→ **EXERCISE BRIEF**:
Once every line in the data below has been checked for "School", give the number of lines that hold it, and only that.

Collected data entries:
######

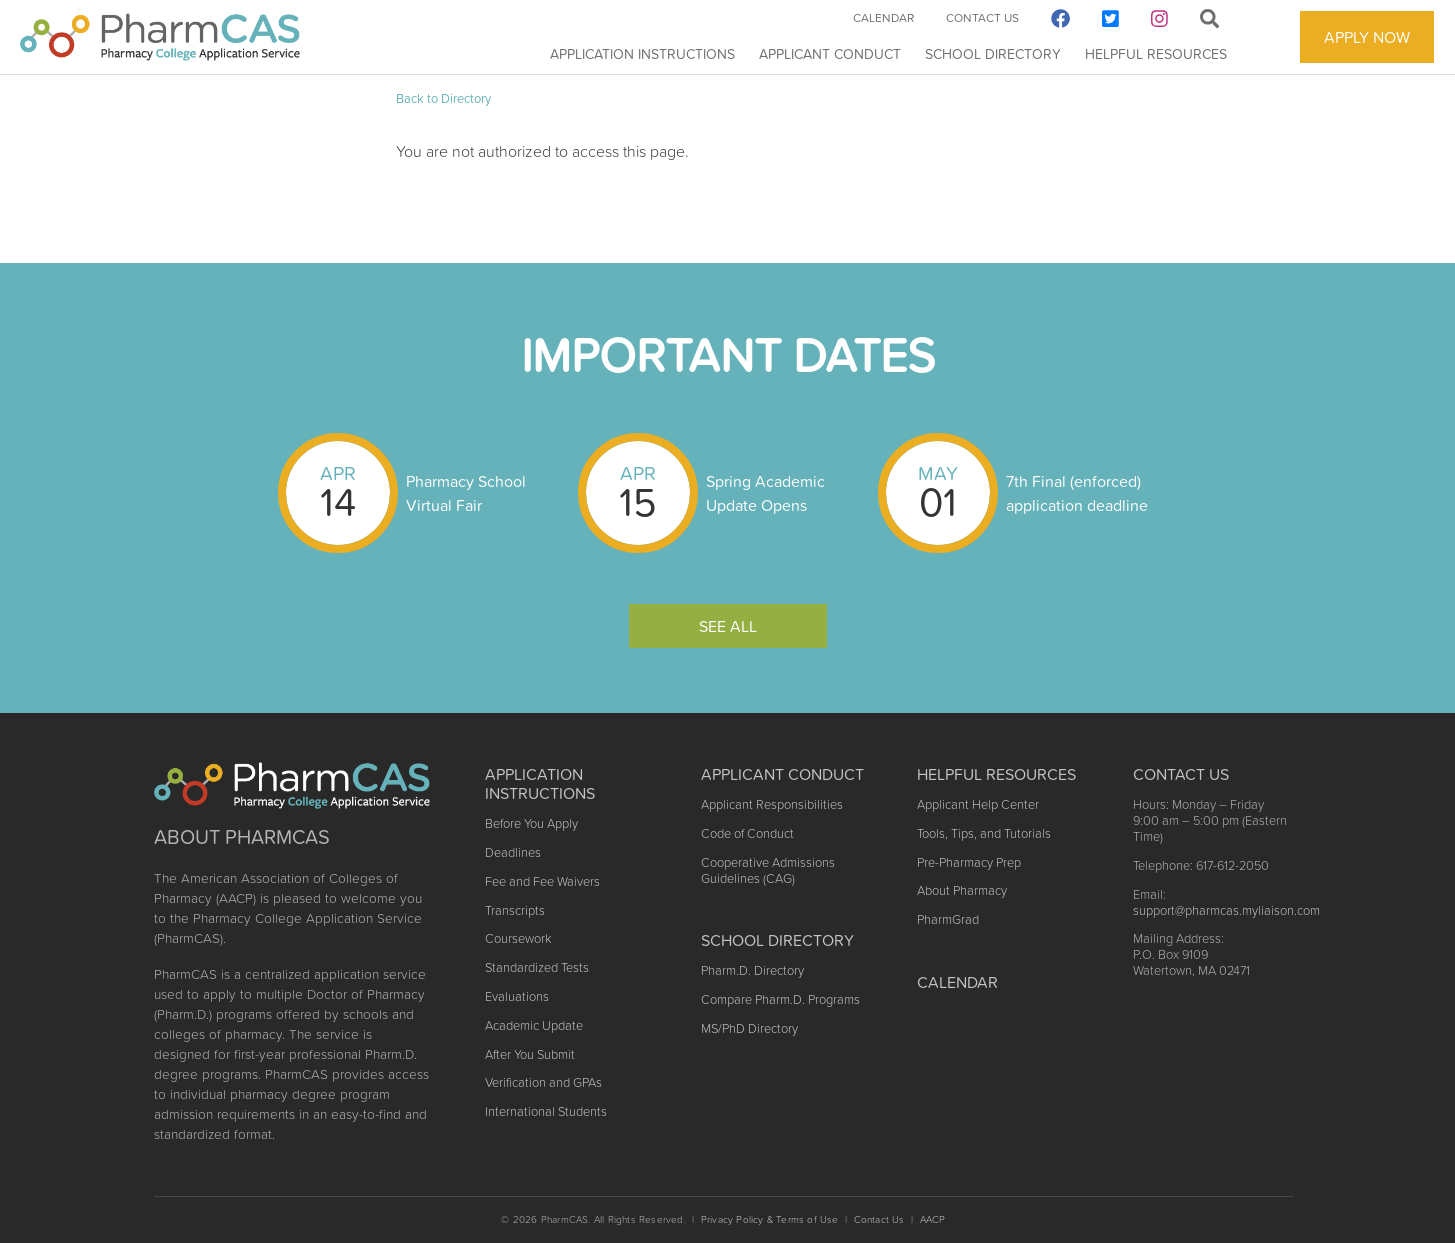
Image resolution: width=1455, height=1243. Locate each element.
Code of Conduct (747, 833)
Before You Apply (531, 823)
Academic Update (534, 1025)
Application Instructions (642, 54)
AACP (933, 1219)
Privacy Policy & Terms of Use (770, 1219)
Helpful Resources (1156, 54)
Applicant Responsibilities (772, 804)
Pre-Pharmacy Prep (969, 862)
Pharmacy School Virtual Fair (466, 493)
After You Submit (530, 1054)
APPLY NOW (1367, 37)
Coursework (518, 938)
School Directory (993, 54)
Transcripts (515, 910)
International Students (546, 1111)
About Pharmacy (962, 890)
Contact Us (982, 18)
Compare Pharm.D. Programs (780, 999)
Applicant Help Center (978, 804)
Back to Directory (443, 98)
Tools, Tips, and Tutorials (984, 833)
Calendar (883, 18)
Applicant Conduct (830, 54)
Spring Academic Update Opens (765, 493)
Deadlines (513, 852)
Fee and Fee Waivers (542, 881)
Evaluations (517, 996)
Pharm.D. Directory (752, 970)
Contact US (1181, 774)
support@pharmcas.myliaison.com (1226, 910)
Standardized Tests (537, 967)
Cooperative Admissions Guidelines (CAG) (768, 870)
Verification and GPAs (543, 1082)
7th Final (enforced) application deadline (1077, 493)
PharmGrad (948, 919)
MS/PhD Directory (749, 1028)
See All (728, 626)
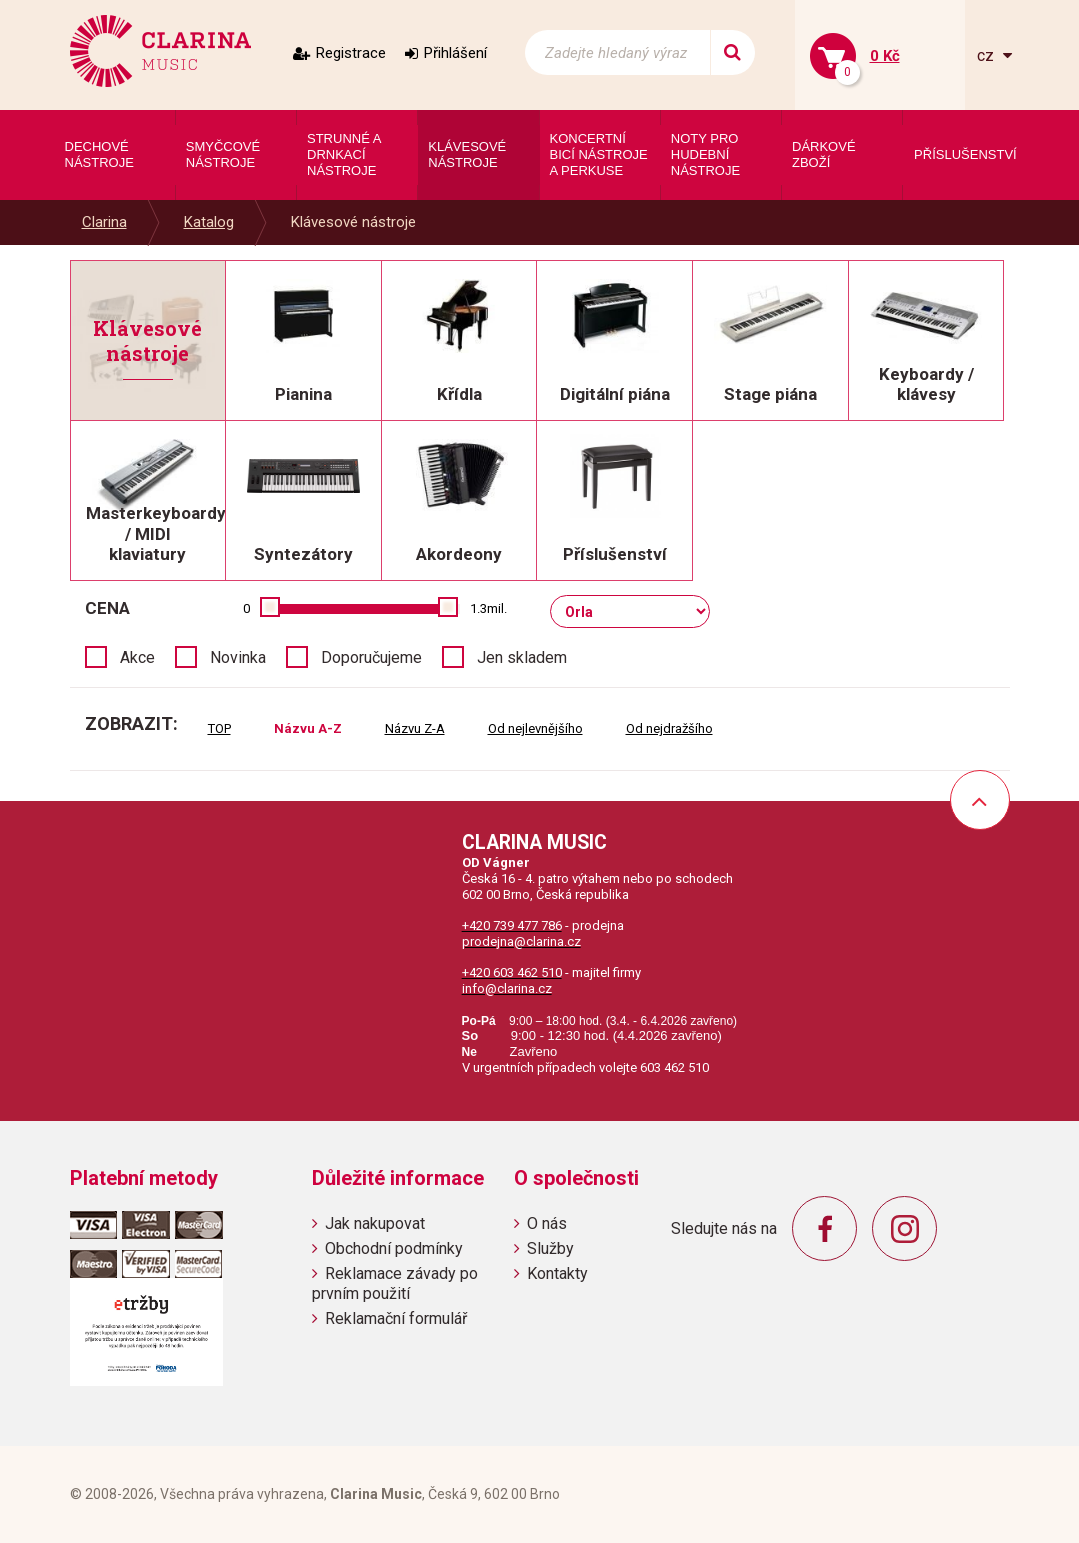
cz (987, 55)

######

→ **RESULT**:
2